During testing I had two strange occurrences which I will record to remind me never to trust the new cameras without checking exposures as they are taken.

I was taking a grey card, on a tripod with the Coolpix P7000 under constant lighting and got these exposures in Aperture mode for the same f/5.6 within seconds of each other.
 

I was checking variation in lenses using a fixed aperture of f/8 with the D700 and the 2 inner images are from my wide angle lens.  I thought this must mean that the diaphragm is sticky and not closing down quick enough.


On further exhaustive checks, including rapid bursts, there was no change in exposure over the entire Aperture and Zoom range!

Stained Glass Window and Zones

The Spot metering of highlight and shadow are shown in this cropped composite image as well as the Matrix metering (that was heavily influenced by the wall area).

A range of 6ev, assuming the spot metering was correct. 

The D700 should be able to take this dynamic range in a single shot, but as the 400% ev 10 insert images shows, this was not going to be possible for jpg images to capture good detail at both ends.

The 'highlight' exposure can be ev10 as we can capture detail for 2 more EVs.

The shadow detail can be easily captured by curving a +2ev exposure.

So the minimum is 3 brackets of +/- 1ev centred on ev 9 (8-10 ev).

But for safety a 5 bracket on ev 8 (6 - 10 ev) was taken to ensure sufficient colour and shadow detail was obtained.

 
These set of exposures then allowed me to construct 2 different renditions of the window, depending on whether I wanted the stone work to be visible.  One could also have the dark window within the light stone work, if the glass rather than the whole image was important to emphasise.

I had a comment from Russell Cottrell on this photo, which says it from a different (more zone-ish?) view-point...
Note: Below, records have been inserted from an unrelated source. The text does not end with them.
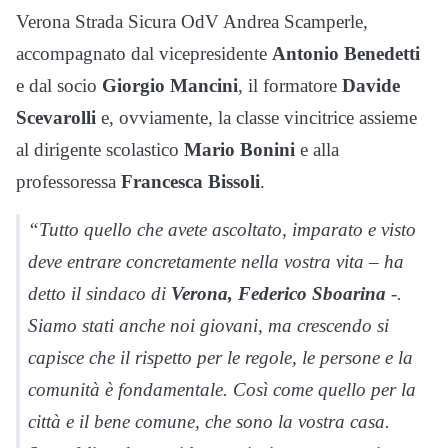
Verona Strada Sicura OdV Andrea Scamperle,
accompagnato dal vicepresidente
Antonio Benedetti
e dal socio
Giorgio Mancini
, il formatore
Davide
Scevarolli
e, ovviamente, la classe vincitrice assieme
al dirigente scolastico
Mario Bonini
e alla
professoressa
Francesca Bissoli
.
“Tutto quello che avete ascoltato, imparato e visto
deve entrare concretamente nella vostra vita – ha
detto il sindaco di
Verona, Federico Sboarina
-.
Siamo stati anche noi giovani, ma crescendo si
capisce che il rispetto per le regole, le persone e la
comunità è fondamentale. Così come quello per la
città e il bene comune, che sono la vostra casa.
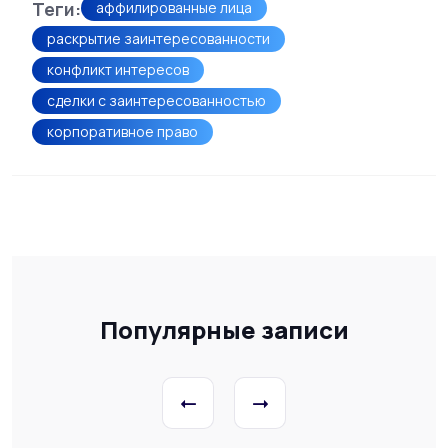
Теги:
аффилированные лица
раскрытие заинтересованности
конфликт интересов
сделки с заинтересованностью
корпоративное право
Популярные записи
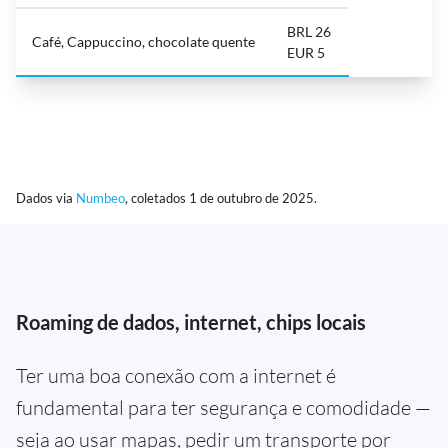
BRL 26
Café, Cappuccino, chocolate quente
EUR 5
Dados via
Numbeo
, coletados 1 de outubro de 2025.
Roaming de dados, internet, chips locais
Ter uma boa conexão com a internet é
fundamental para ter segurança e comodidade —
seja ao usar mapas, pedir um transporte por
"it would have made more sense to me to say that at the given exposure (ev8), the dark area (ev6) fell on zone III, and the light area (ev12) on zone IX.
Bracketing, at the ev10 exposure, the light area came down to zone VII, which is much more manageable."

And...

I've added a Zone Ruler to the Colour Watcher which should help one learn - not sure how useful it is in post-processing.